Nocera in contro tendenza rispetto al resto d’Italia, sono aumentati gli studenti che da domani frequenteranno la scuola
Domani primo trillo della campanella. Inizia l’anno scolastico 2021/22. Sarà un anno particolare, carico di incognite dovute, ovviamente, al Covid. Ne sappiamo certamente di più sul virus carogna e l’esperienza dello scorso anno oltre alla fondamentale campagna vaccinale, dovrebbero aiutare a vivere lezioni serene.
Entrano in vigore nuove norme come il green pass che i genitori dovranno esibire per entrare a scuola magari per parlare con l’insegnante del proprio figliuolo oppure accompagnare il reticente piccolo che inizia la scuola dell’infanzia o la prima elementare. Cosa succederà. All’uscio della scuola si presenteranno genitori che di vaccinarsi non ne vogliono sapere oppure delegheranno un vaccinato per rappresentarli? Vedremo.

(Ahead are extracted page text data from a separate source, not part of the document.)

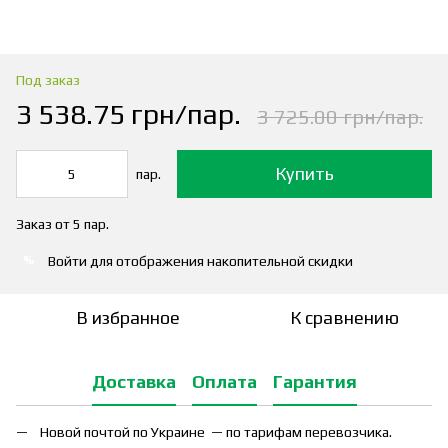
Под заказ
3 538.75 грн/пар.
3 725.00 грн/пар.
Купить
пар.
Заказ от 5 пар.
Войти
для отображения накопительной скидки
%
В избранное
К сравнению
Доставка
Оплата
Гарантия
Новой почтой по Украине — по тарифам перевозчика.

Alla vigilia della riapertura l’amministrazione comunale di Nocera Inferiore si è schierata per illustrare la situazione cittadina, dall’edilizia scolastica (l’assessore Imma Ugolino), all’organizzazione (l’assessore Federica Fortino), per passare alla sicurezza sanitaria in aula (il presidente della Commissione sanità Vincenzo Stile), sino all’attività dei Servizi sociali in ambito scolastica (l’assessore Antonietta Manzo) accompagnati dalle rispettive dirigenti comunali (Nicla Iacovino e Carmela Pacelli).
Dalle cose dette, rispetto agli altri anni si parte con meno criticità sul fronte dell’edilizia ad eccezione della scuola di Cicalesi (3° Istituto comprensivo) e di Casolla (4° Istituto Comprensivo) dove le aule non bastano e si è stati costretti a chiedere ospitalità altrove. In queste zone si va in controtendenza rispetto al resto d’Italia, la platea scolastica è aumentata, merito di coppi che hanno fatto più figli ma anche di zone della città, come Cicalesi, dove sono state costruite nuove case. Per la mensa, richiesta da molti genitori per i bambini dell’infanzia, bisognerà attendere ancora un pò, forse un mese “per verificare se la domanda è alta”.
La conferenza stampa è servita anche a rilanciare le raccomandazioni anti contagio, il metro di distanza, l’uso della mascherina, le modalità di accesso in aula. “Bisogna essere puntuali ma non pignoli”, ha ricordato Stile – vanno rispettate le norme non per vessare ma per farle valere perché così è garantita la libertà di tutti”. Buona scuola a tutti.